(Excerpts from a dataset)

-----

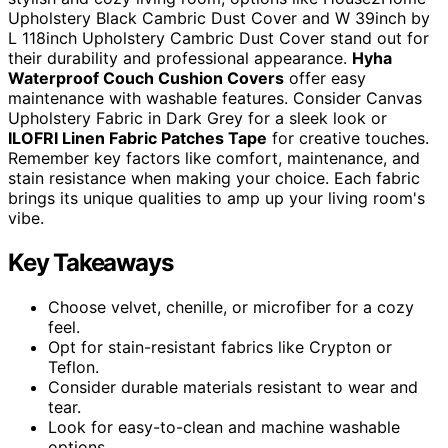
Upholstery Black Cambric Dust Cover and W 39inch by
L 118inch Upholstery Cambric Dust Cover stand out for
their durability and professional appearance.
Hyha
Waterproof Couch Cushion Covers
offer easy
maintenance with washable features. Consider Canvas
Upholstery Fabric in Dark Grey for a sleek look or
ILOFRI Linen Fabric Patches Tape
for creative touches.
Remember key factors like comfort, maintenance, and
stain resistance when making your choice. Each fabric
brings its unique qualities to amp up your living room's
vibe.
Key Takeaways
Choose velvet, chenille, or microfiber for a cozy
feel.
Opt for stain-resistant fabrics like Crypton or
Teflon.
Consider durable materials resistant to wear and
tear.
Look for easy-to-clean and machine washable
options.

-----

→ **Assigned task**
After removing the pictures, repeat the remaining records exactly.

→ **Exercise answer**
Upholstery Black Cambric Dust Cover and W 39inch by
L 118inch Upholstery Cambric Dust Cover stand out for
their durability and professional appearance.
Hyha
Waterproof Couch Cushion Covers
offer easy
maintenance with washable features. Consider Canvas
Upholstery Fabric in Dark Grey for a sleek look or
ILOFRI Linen Fabric Patches Tape
for creative touches.
Remember key factors like comfort, maintenance, and
stain resistance when making your choice. Each fabric
brings its unique qualities to amp up your living room's
vibe.
Key Takeaways
Choose velvet, chenille, or microfiber for a cozy
feel.
Opt for stain-resistant fabrics like Crypton or
Teflon.
Consider durable materials resistant to wear and
tear.
Look for easy-to-clean and machine washable
options.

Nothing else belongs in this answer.